Traditional object storage APIs quietly assume that a bucket name uniquely identifies a dataset. That assumption breaks down the moment environments span multiple providers.

In AIS, a bucket is a triplet (see below) with [properties](https://github.com/NVIDIA/aistore/blob/main/docs/bucket.md#bucket-properties):

```text
          ┌────────── Bucket Identity ───────────┐
          │ ( provider, namespace, bucket name ) │
          └────────────────┬─────────────────────┘
                 ┌─────────┴─────────┐
                 │ bucket properties │
                 └───────────────────┘
```

Two buckets may share the same name and the same provider, yet belong to different namespaces - and therefore represent entirely different datasets. Credentials, policies, lifecycle rules, and contents remain isolated.

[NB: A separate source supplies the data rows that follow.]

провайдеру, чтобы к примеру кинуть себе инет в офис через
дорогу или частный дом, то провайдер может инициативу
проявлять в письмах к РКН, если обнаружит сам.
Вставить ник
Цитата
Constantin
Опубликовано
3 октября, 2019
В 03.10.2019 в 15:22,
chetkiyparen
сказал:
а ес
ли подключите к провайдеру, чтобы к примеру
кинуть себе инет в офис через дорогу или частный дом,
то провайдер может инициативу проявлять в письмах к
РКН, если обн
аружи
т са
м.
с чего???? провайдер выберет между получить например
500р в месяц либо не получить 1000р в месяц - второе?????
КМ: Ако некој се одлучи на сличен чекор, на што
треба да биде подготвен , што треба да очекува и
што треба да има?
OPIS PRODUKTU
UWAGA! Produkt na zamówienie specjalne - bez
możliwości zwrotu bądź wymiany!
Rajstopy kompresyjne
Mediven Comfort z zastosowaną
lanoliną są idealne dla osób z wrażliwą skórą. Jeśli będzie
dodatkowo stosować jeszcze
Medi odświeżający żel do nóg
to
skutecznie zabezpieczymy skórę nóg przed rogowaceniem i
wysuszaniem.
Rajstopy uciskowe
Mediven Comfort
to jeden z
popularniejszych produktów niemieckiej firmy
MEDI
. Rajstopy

Bucket namespaces are not necessarily static (although they usually are).
In AIS, namespace resolution itself _can_ be a runtime decision that'd entail distributing updated bucket metadata - typically a split-second operation.


## Dynamic Binding

Separately from namespace, AIS allows a logical bucket to be bound to another bucket as its backing data source.

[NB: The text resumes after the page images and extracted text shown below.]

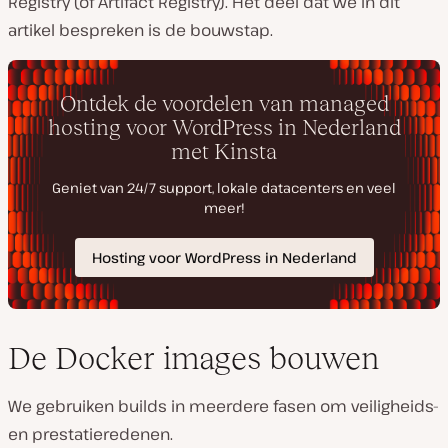
Registry (of Artifact Registry). Het deel dat we in dit
artikel bespreken is de bouwstap.
De Docker images bouwen
We gebruiken builds in meerdere fasen om veiligheids-
en prestatieredenen.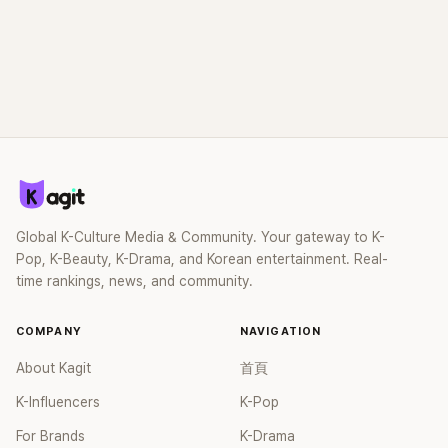
Global K-Culture Media & Community. Your gateway to K-
Pop, K-Beauty, K-Drama, and Korean entertainment. Real-
time rankings, news, and community.
COMPANY
NAVIGATION
About Kagit
首頁
K-Influencers
K-Pop
For Brands
K-Drama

> Note: dynamic binding is **not** request forwarding or caching. It specifies where a dataset **physically resides and how it is accessed remotely**.

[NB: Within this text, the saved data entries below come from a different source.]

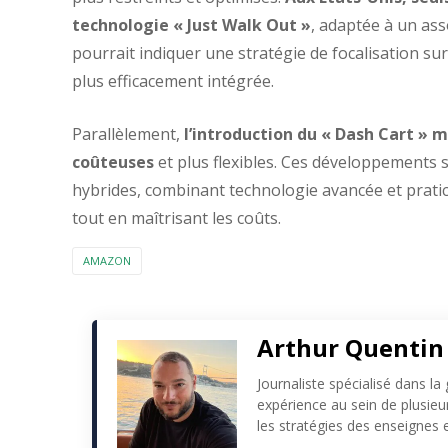
technologie « Just Walk Out »
, adaptée à un ass
pourrait indiquer une stratégie de focalisation su
plus efficacement intégrée.
Parallèlement,
l’introduction du « Dash Cart » 
coûteuses
et plus flexibles. Ces développements 
hybrides, combinant technologie avancée et prat
tout en maîtrisant les coûts.
AMAZON
Arthur Quentin
Journaliste spécialisé dans la
expérience au sein de plusie
les stratégies des enseignes e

A logical bucket (e.g., `ais://my-training-data`) may source its contents from:

* an on-prem S3-compatible system,
* a public cloud bucket,
* a regional replica,
* or a derived dataset produced by a processing pipeline.

Consider two related datasets:

* Original: raw images, audio, or video with minimal labeling
* Processed: augmented, re-labeled, and reordered for efficient training

Both represent the same logical corpus. Training code references a single name: `ais://my-training-data`.
At runtime, the platform decides which backing data to bind:

* training --> processed dataset
* validation --> raw dataset
* debugging --> local copy (or a subset thereof)
* compliance --> immutable regional mirror

```text
          ┌─────────────────────────────────────────────┐
          │                Application                  │
          │            ais://my-training-data           │
          └───────────────────────┬─────────────────────┘
                                  │
          ┌───────────────────────┴─────────────────────┐
          │               Bucket Identity               │
          │   (provider + namespace + bucket name)      │
          └───────────────────────┬─────────────────────┘
                                  │
          ┌───────────────────────┴─────────────────────┐
          │               Backend Binding               │
          │                 (at runtime)                │
          └───────────────────────┬─────────────────────┘
                                  - (current binding)
          ┌──────────────┬────────┴─────┬───────────────┐
          │  SwiftStack  │    AWS S3    │     OCI       │
          │   s3://data  │   s3://data  │  s3://data    │
          └──────────────┴──────────────┴───────────────┘
```

## Recap

Bucket names are not identities.  
Dataset selection is a configuration and/or runtime decision, not an application concern.  
Infrastructure must absorb the complexity.  

## References

- [AIStore: scalable storage for AI applications](https://github.com/NVIDIA/aistore)
- [Bucket Properties](https://github.com/NVIDIA/aistore/blob/main/docs/bucket.md#bucket-properties)
- [Backend Providers](https://github.com/NVIDIA/aistore/blob/main/docs/providers.md)

PS. I've changed SwiftStack, OCI and AWS specifics in this post; the underlying problem and the solution - are real.